Well, I made up for it on the next round and everybody seemed to be happy when they left my station to the one next door where they were making bookmarks.
From there it was on to the photography station where each little girl had her picture taken with the guest of honor to take home. Then  to the bakery station where the kids decorated cupcakes that I had made the night before (Yes, I did!) and everyone sat at their assigned seats..sang Happy Birthday and dug in to the cakes and ice cream.Daughter, Suzan, makes sure every guest has a candle to blow out. That’s Zoey’s other grandpa, Paul in the background. His job was to dry the girls’ painted fingernails with a hair dryer.
 As I sat in the background watching Zoey open her birthday presents..squealing with delight at each one..I got to thinking about how blessed we are..both as a family and a country that we might experience such privilege and joy. 

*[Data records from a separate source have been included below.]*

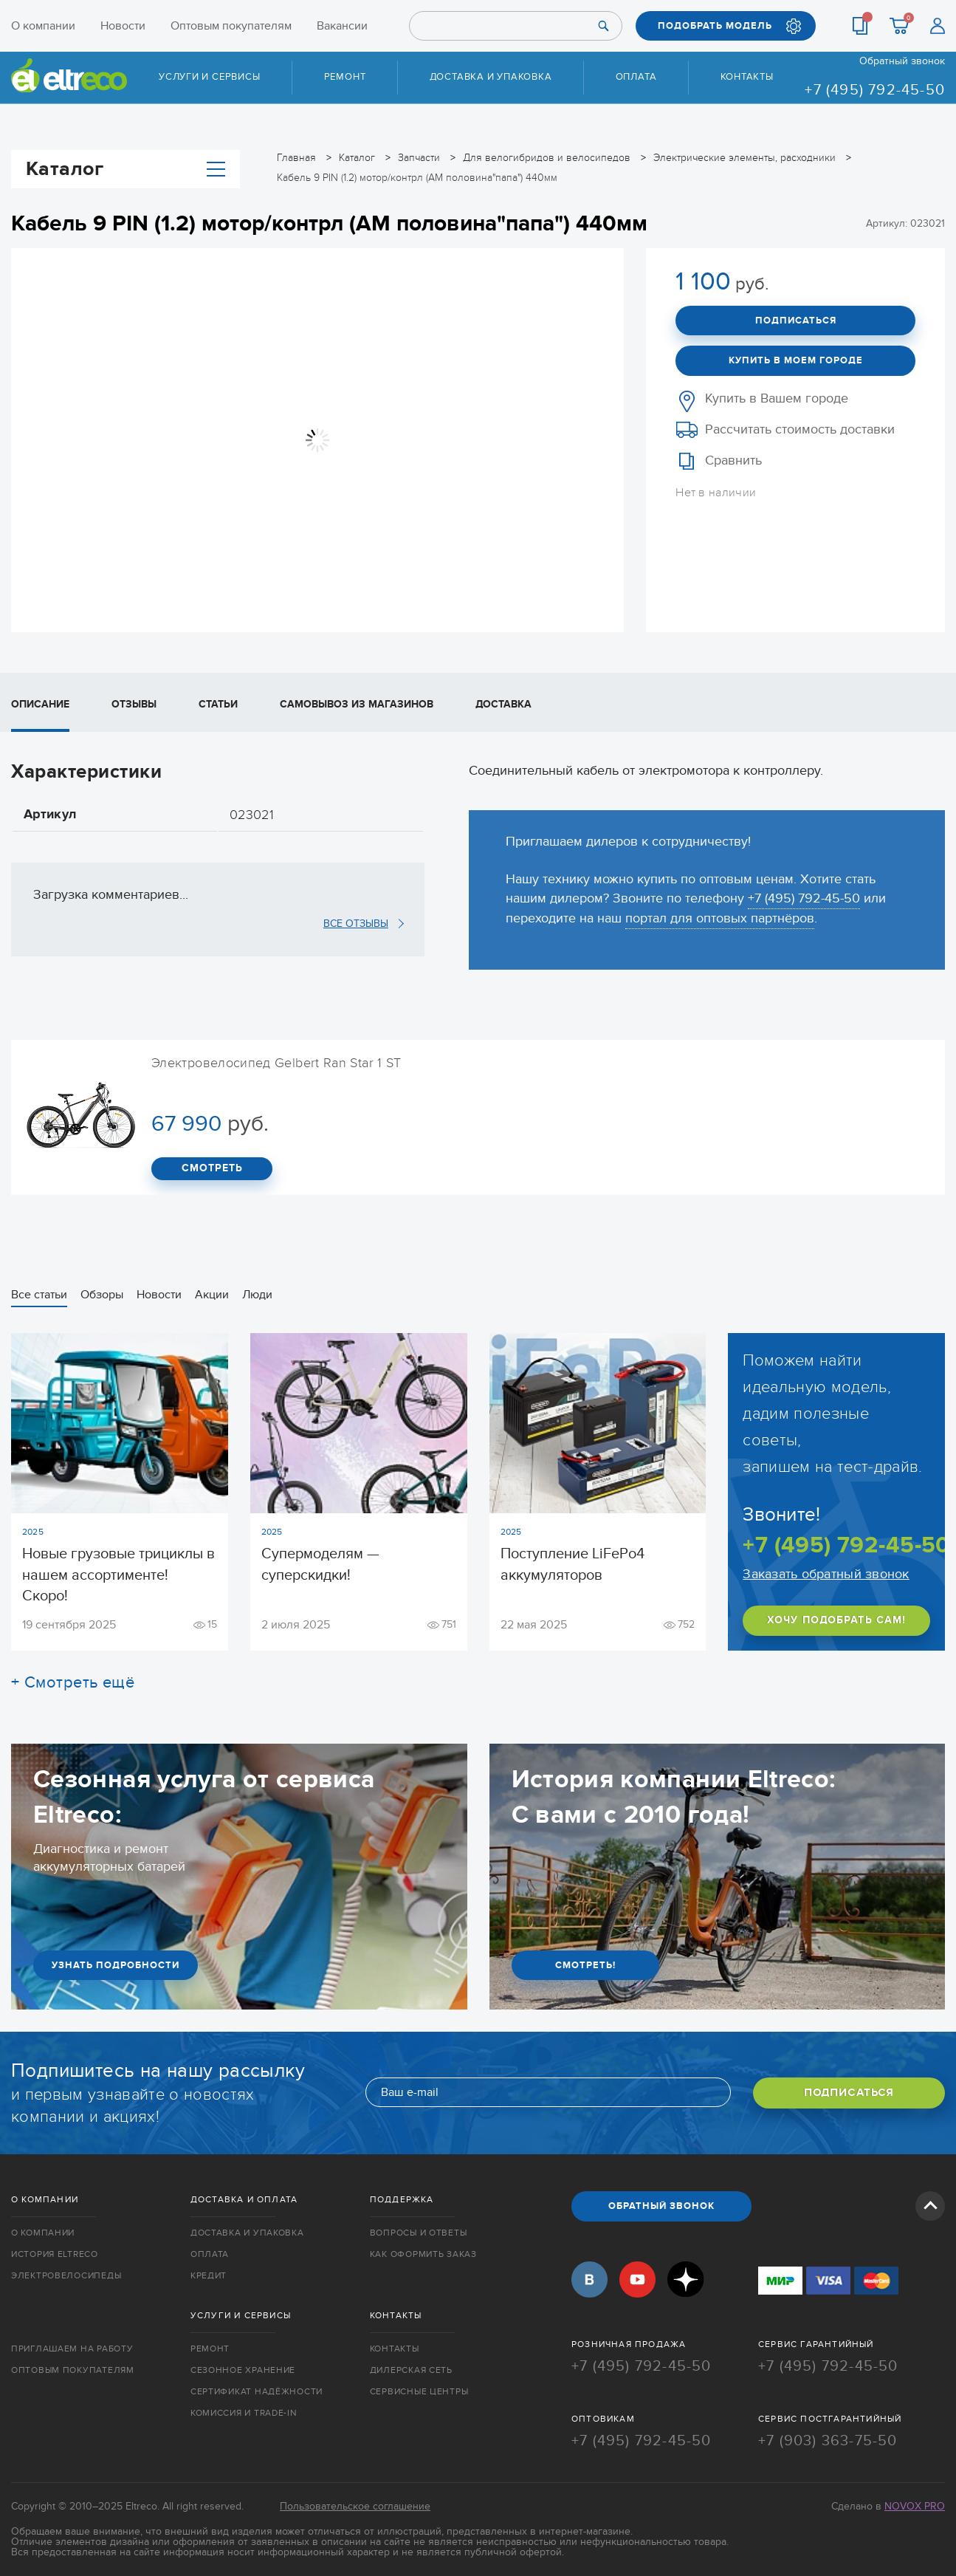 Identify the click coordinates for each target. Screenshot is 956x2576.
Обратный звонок (902, 61)
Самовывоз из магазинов (356, 704)
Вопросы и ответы (418, 2233)
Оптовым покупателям (231, 25)
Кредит (208, 2276)
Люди (257, 1294)
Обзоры (101, 1294)
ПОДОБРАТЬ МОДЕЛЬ (715, 26)
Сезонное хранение (242, 2368)
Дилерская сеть (411, 2368)
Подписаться (795, 320)
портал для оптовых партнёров (719, 918)
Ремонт (345, 77)
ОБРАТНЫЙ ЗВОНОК (661, 2207)
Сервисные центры (419, 2390)
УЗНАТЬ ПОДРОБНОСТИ (115, 1965)
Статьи (218, 704)
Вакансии (342, 25)
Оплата (636, 77)
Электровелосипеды (66, 2276)
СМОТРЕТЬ (212, 1169)
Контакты (747, 77)
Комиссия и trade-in (243, 2411)
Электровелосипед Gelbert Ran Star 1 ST (276, 1063)
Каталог (125, 168)
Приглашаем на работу (72, 2347)
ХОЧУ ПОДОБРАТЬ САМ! (836, 1620)
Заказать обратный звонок (826, 1575)
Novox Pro (914, 2502)
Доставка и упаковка (491, 77)
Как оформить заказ (423, 2255)
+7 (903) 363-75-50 (828, 2438)
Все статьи (39, 1294)
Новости (122, 25)
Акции (212, 1294)
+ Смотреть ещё (72, 1682)
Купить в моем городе (796, 360)
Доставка (503, 704)
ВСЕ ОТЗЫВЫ (355, 923)
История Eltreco (54, 2255)
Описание (40, 704)
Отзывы (134, 704)
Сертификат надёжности (256, 2390)
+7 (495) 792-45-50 (875, 90)
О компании (43, 25)
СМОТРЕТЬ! (585, 1965)
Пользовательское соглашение (355, 2502) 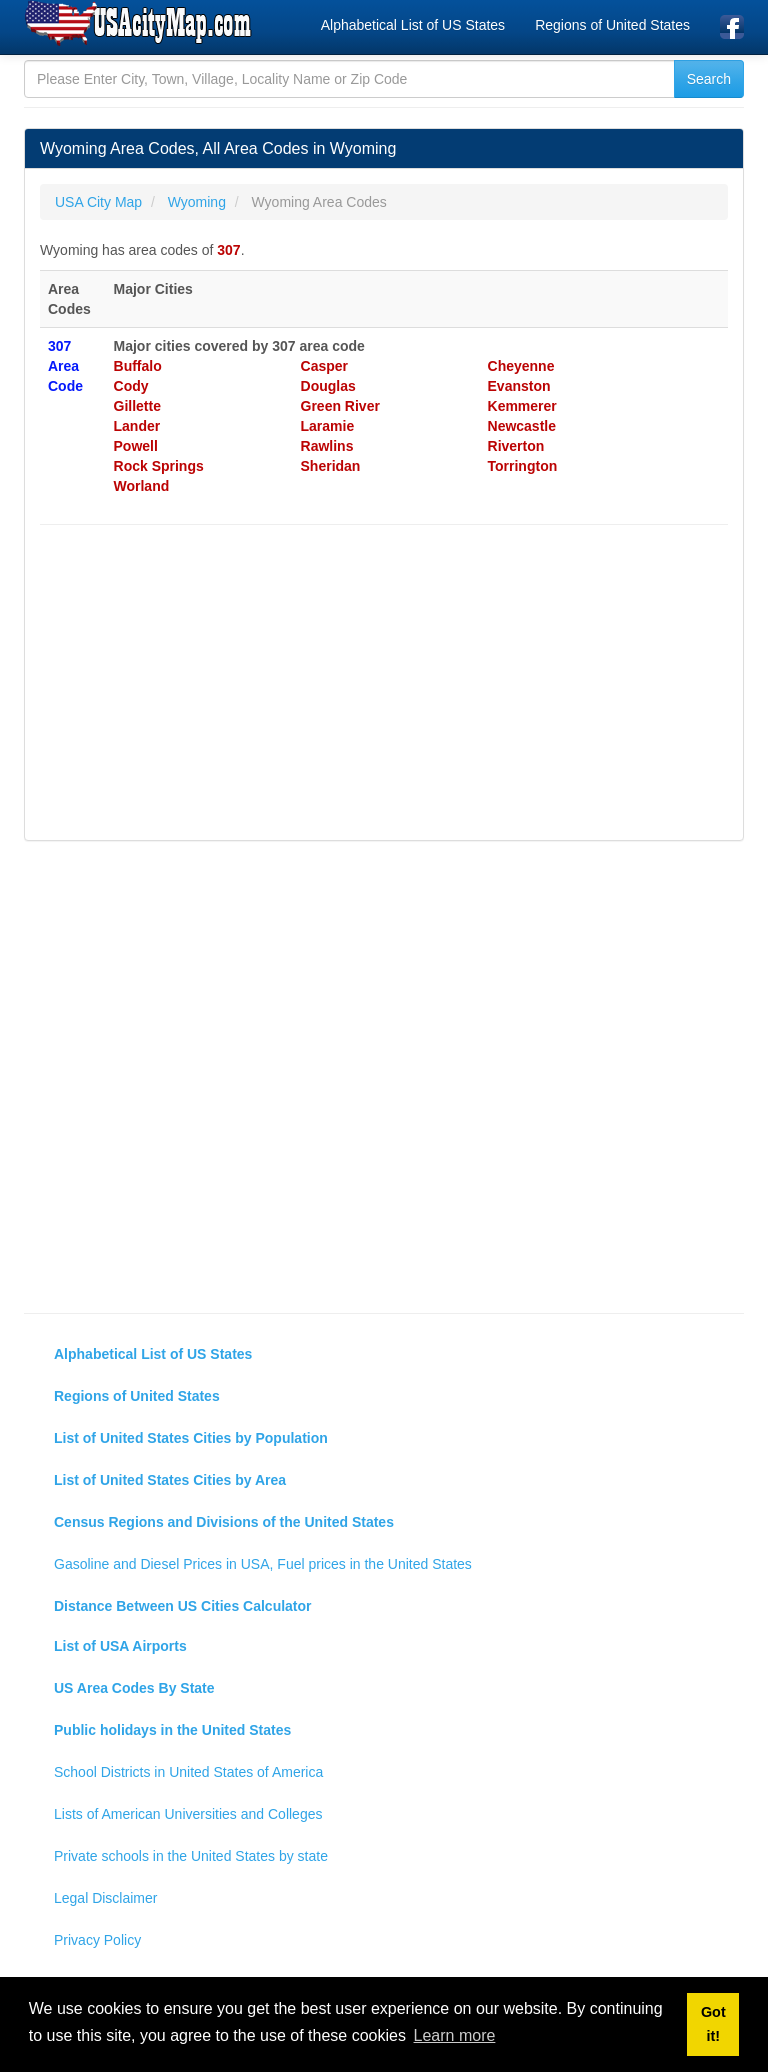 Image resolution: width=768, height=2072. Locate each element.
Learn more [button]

It made me realize that life is too short to waste on being aggravated over things like road construction.
But, rather than run the risk of losing that warm/fuzzy feeling, I decided to skip the interstate and take old highway 77 home.
Yahoo, Nebraska is real pretty this time of year. Just a couple hours after the birthday party it was time to change into Zoey’s Halloween costume.She decided a year ago to dress up as "Puss ‘n Boots." The look was made complete thanks to some make-up expertly applied by her daddy.